Starring: Karl Urban, Olivia Thirlby, Lena Headey, and Tamer Burjaq
Distributor: Icon Films
Runtime: 95 mins. Reviewed in Oct 2012
This sci-fi movie is based on the British comic strip, “Judge Dredd” which was created by John Wagner and Carlos Ezquerra. It is set in a futuristic, post-apocalyptic America, and is a remake of a 1995 movie, “Judge Dredd”, starring Sylvester Stallone, which tried disappointedly to capture the comic strip’s high energy voltage. The comic strip satirizes the excesses of America, and the film has been produced especially for 3D viewing, although it is also distributed in 2D format.
All of the action takes place in one place, Mega-City One, which lies on the East Coast of North America. America is a wasteland, and Mega-City is populated by violent criminals who rule the streets of the vast metropolis. People are crammed into gigantic city-blocks, tension is everywhere, and crime is rampant. As the film describes it, Mega-City “is convulsing, choking, (and) breaking under its own weight”.
The only order in Mega-City comes from a team of urban policemen, who act as judges, jury, and instant executioners. Dredd (Karl Urban) is the most feared of all the Judges, and he takes on the task of ridding the city of a powerful drug lord who lurks in a part of the city where even the police are reluctant to go. Members of the drug cartel live in a 200-story vertical slum controlled by an ex-prostitute, drug lord, Ma-Ma (Lena Headey) and her ruthless body guard (Tamer Burjaq). The disfigured Ma-Ma is committed sadistically to holding onto the control of her empire by any means.
Ma-Ma is in charge of the distribution of the drug “Slo-Mo” which allows anyone who ingests it to experience reality at a fraction of the normal speed. Dredd infiltrates Ma-Ma’s strong-hold, and he takes with him a young police-woman, Cassandra Anderson (Olivia Thirlby), who is being assessed for suitability to be a Judge, and who has powerful psychic abilities due to a genetic mutation caused by nuclear fall-out. Dredd is nearly always helmeted, drenched in blood, and you never ever get to see his whole face. Both he and Cassandra work their way up Ma-Ma’s building as Ma-Ma progressively locks its floors down. Dressed to inspire fear, the combatants move in violent sequences, which leave nothing to the imagination.

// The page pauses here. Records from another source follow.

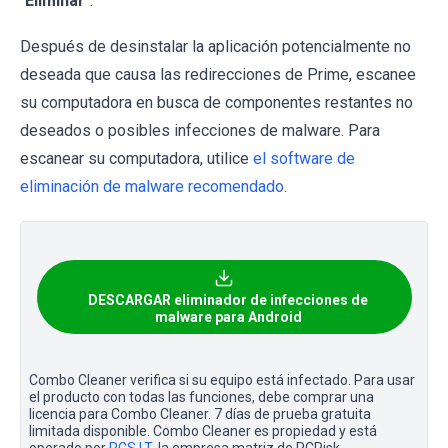
"
Eliminar
".
Después de desinstalar la aplicación potencialmente no
deseada que causa las redirecciones de Prime, escanee
su computadora en busca de componentes restantes no
deseados o posibles infecciones de malware. Para
escanear su computadora, utilice
el software de
eliminación de malware recomendado
.
DESCARGAR eliminador de infecciones de
malware para Android
Combo Cleaner verifica si su equipo está infectado. Para usar
el producto con todas las funciones, debe comprar una
licencia para Combo Cleaner. 7 días de prueba gratuita
limitada disponible. Combo Cleaner es propiedad y está
operado por
RCS LT
, la empresa matriz de PCRisk.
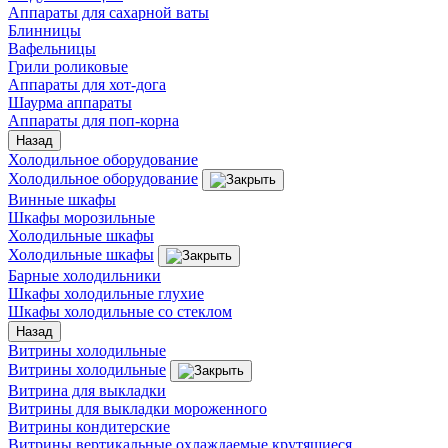
Аппараты для сахарной ваты
Блинницы
Вафельницы
Грили роликовые
Аппараты для хот-дога
Шаурма аппараты
Аппараты для поп-корна
Назад
Холодильное оборудование
Холодильное оборудование
Винные шкафы
Шкафы морозильные
Холодильные шкафы
Холодильные шкафы
Барные холодильники
Шкафы холодильные глухие
Шкафы холодильные со стеклом
Назад
Витрины холодильные
Витрины холодильные
Витрина для выкладки
Витрины для выкладки мороженного
Витрины кондитерские
Витрины вертикальные охлаждаемые крутящиеся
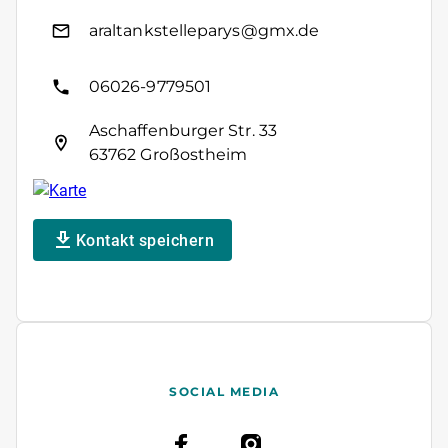
araltankstelleparys@gmx.de
06026-9779501
Aschaffenburger Str. 33
63762 Großostheim
Kontakt speichern
SOCIAL MEDIA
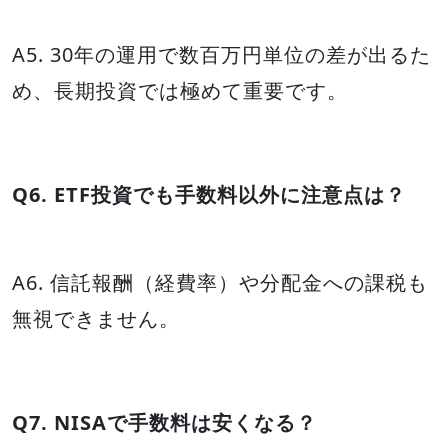
A5. 30年の運用で数百万円単位の差が出るた
め、長期投資では極めて重要です。
Q6. ETF投資でも手数料以外に注意点は？
A6. 信託報酬（経費率）や分配金への課税も
無視できません。
Q7. NISAで手数料は安くなる？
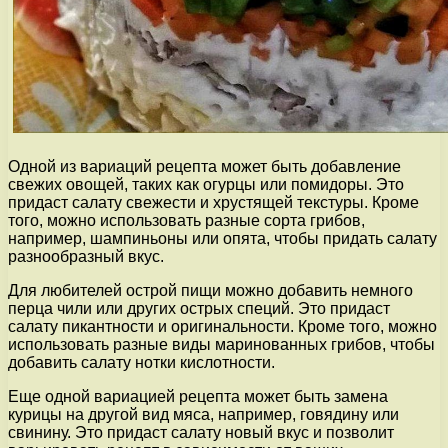
Одной из вариаций рецепта может быть добавление
свежих овощей, таких как огурцы или помидоры. Это
придаст салату свежести и хрустящей текстуры. Кроме
того, можно использовать разные сорта грибов,
например, шампиньоны или опята, чтобы придать салату
разнообразный вкус.
Для любителей острой пищи можно добавить немного
перца чили или других острых специй. Это придаст
салату пикантности и оригинальности. Кроме того, можно
использовать разные виды маринованных грибов, чтобы
добавить салату нотки кислотности.
Еще одной вариацией рецепта может быть замена
курицы на другой вид мяса, например, говядину или
свинину. Это придаст салату новый вкус и позволит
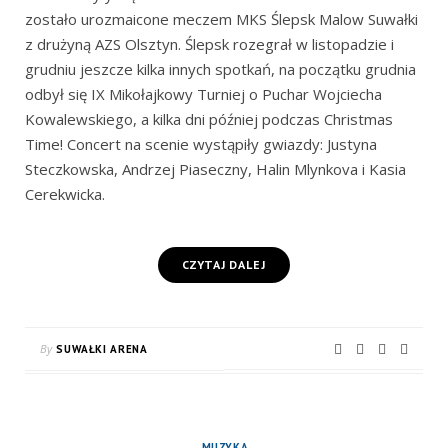
zostało urozmaicone meczem MKS Ślepsk Malow Suwałki
z drużyną AZS Olsztyn. Ślepsk rozegrał w listopadzie i
grudniu jeszcze kilka innych spotkań, na początku grudnia
odbył się IX Mikołajkowy Turniej o Puchar Wojciecha
Kowalewskiego, a kilka dni później podczas Christmas
Time! Concert na scenie wystąpiły gwiazdy: Justyna
Steczkowska, Andrzej Piaseczny, Halin Mlynkova i Kasia
Cerekwicka.
CZYTAJ DALEJ
By
SUWAŁKI ARENA
MUZYKA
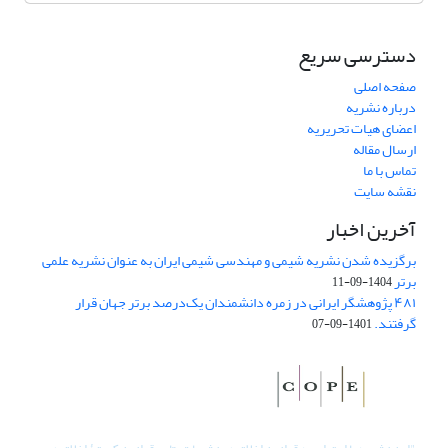
دسترسی سریع
صفحه اصلی
درباره نشریه
اعضای هیات تحریریه
ارسال مقاله
تماس با ما
نقشه سایت
آخرین اخبار
برگزیده شدن نشریه شیمی و مهندسی شیمی ایران به عنوان نشریه علمی
برتر
1404-09-11
۴۸۱ پژوهشگر ایرانی در زمره دانشمندان یک‌درصد برتر جهان قرار
گرفتند.
1401-09-07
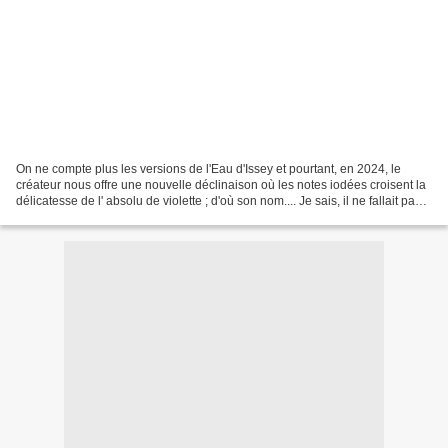
On ne compte plus les versions de l'Eau d'Issey et pourtant, en 2024, le
créateur nous offre une nouvelle déclinaison où les notes iodées croisent la
délicatesse de l' absolu de violette ; d'où son nom.... Je sais, il ne fallait pas
sortir de St Cyr pour...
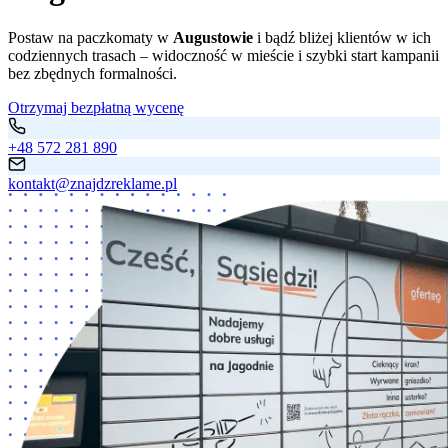
Postaw na paczkomaty w
Augustowie
i bądź bliżej klientów w ich
codziennych trasach – widoczność w mieście i szybki start kampanii
bez zbędnych formalności.
Otrzymaj bezpłatną wycenę
+48 572 281 890
kontakt@znajdzreklame.pl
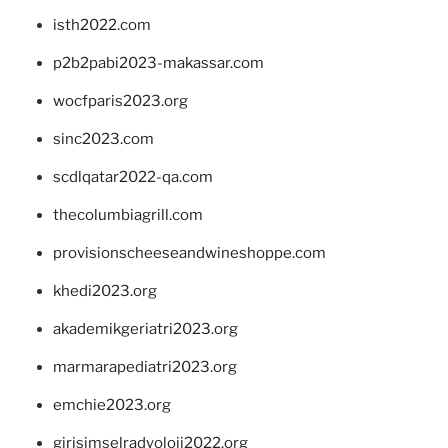
isth2022.com
p2b2pabi2023-makassar.com
wocfparis2023.org
sinc2023.com
scdlqatar2022-qa.com
thecolumbiagrill.com
provisionscheeseandwineshoppe.com
khedi2023.org
akademikgeriatri2023.org
marmarapediatri2023.org
emchie2023.org
girisimselradyoloji2022.org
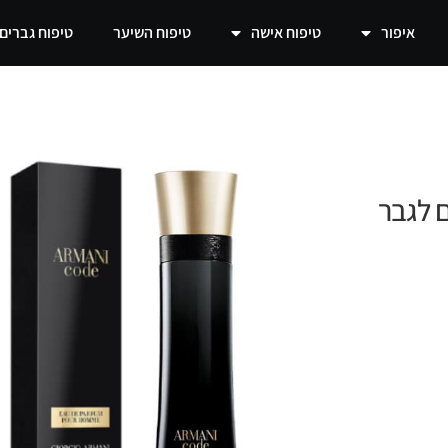
איפור
טיפוח אישה
טיפוח השיער
טיפוח גברים
Giorgio A – בושם לגבר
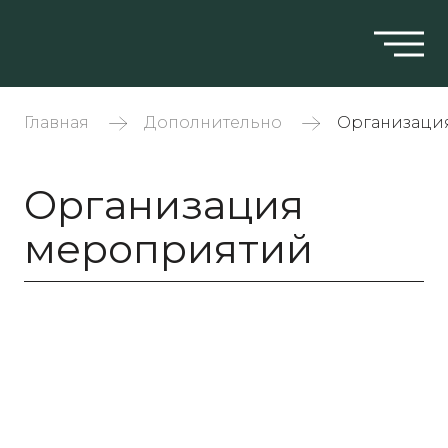
Главная
Дополнительно
Организаци
Организация
мероприятий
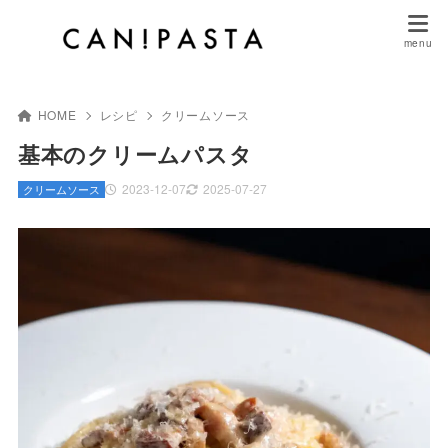
HOME
レシピ
クリームソース
基本のクリームパスタ
2023-12-07
2025-07-27
クリームソース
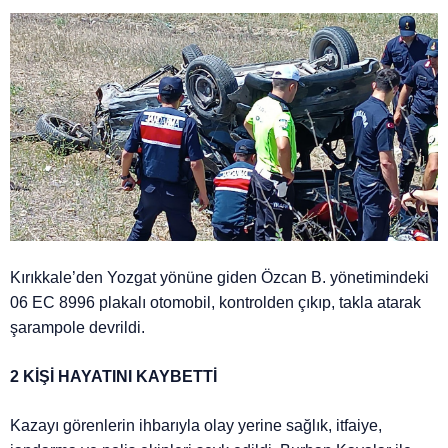
Kırıkkale’den Yozgat yönüne giden Özcan B. yönetimindeki
06 EC 8996 plakalı otomobil, kontrolden çıkıp, takla atarak
şarampole devrildi.
2 KİŞİ HAYATINI KAYBETTİ
Kazayı görenlerin ihbarıyla olay yerine sağlık, itfaiye,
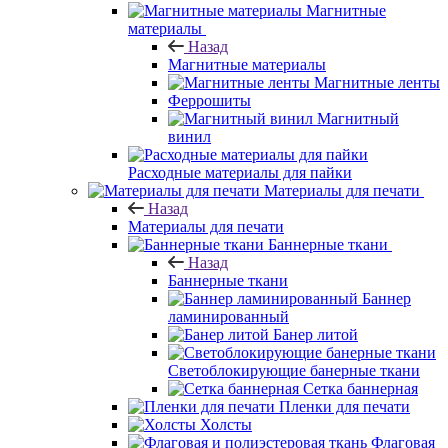
Магнитные
материалы
Назад
Магнитные материалы
Магнитные ленты
Феррошиты
Магнитный
винил
Расходные материалы для пайки
Материалы для печати
Назад
Материалы для печати
Баннерные ткани
Назад
Баннерные ткани
Баннер
ламинированный
Банер литой
Светоблокирующие банерные ткани
Сетка баннерная
Пленки для печати
Холсты
Флаговая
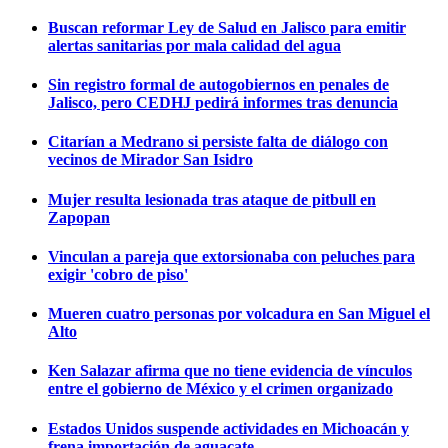
Buscan reformar Ley de Salud en Jalisco para emitir
alertas sanitarias por mala calidad del agua
Sin registro formal de autogobiernos en penales de
Jalisco, pero CEDHJ pedirá informes tras denuncia
Citarían a Medrano si persiste falta de diálogo con
vecinos de Mirador San Isidro
Mujer resulta lesionada tras ataque de pitbull en
Zapopan
Vinculan a pareja que extorsionaba con peluches para
exigir 'cobro de piso'
Mueren cuatro personas por volcadura en San Miguel el
Alto
Ken Salazar afirma que no tiene evidencia de vínculos
entre el gobierno de México y el crimen organizado
Estados Unidos suspende actividades en Michoacán y
frena importación de aguacate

This film is full of gore, and it bears a very strong resemblance to a movie released this year under the title of “The Raid”, which is a Japanese martial-arts movie. Both films are of similar bent. This is the more complex movie in plot, but both films are intensely violent, and bloody action occurs relentlessly. The sci-fi context to the movie ensures fast action, but it is always linked to killing and the spilling of blood. Slow-motion sequences emphasize the intensity of the aggression.
The movie has been made to communicate high energy and it does this with gusto, but it misses out on the satirical barbs lying in the comic strip through the extent of its focus on violence. The fighting is given a novel touch by the ability of Anderson to use her psychic abilities to reveal characters’ thoughts and intended actions.
The film makes vivid use of the 3D-format, which is especially effective in the film’s drug sequences. These scenes are captured in bright colours, high-resolution close-ups, and slow motion. At the end of it all, there is police corruption, and Ma-Ma’s building emerges as almost a character in the movie by itself. Its foreground, background and walls stand menacingly over those who are forced to live within it.
This is a movie that is very uncomfortable to watch. It moralizes incessantly about the nature of justice, but almost everything about it is geared to communicate the worth and power of human vengeance at any cost.
The film misrepresents entirely what the virtue of justice is all about.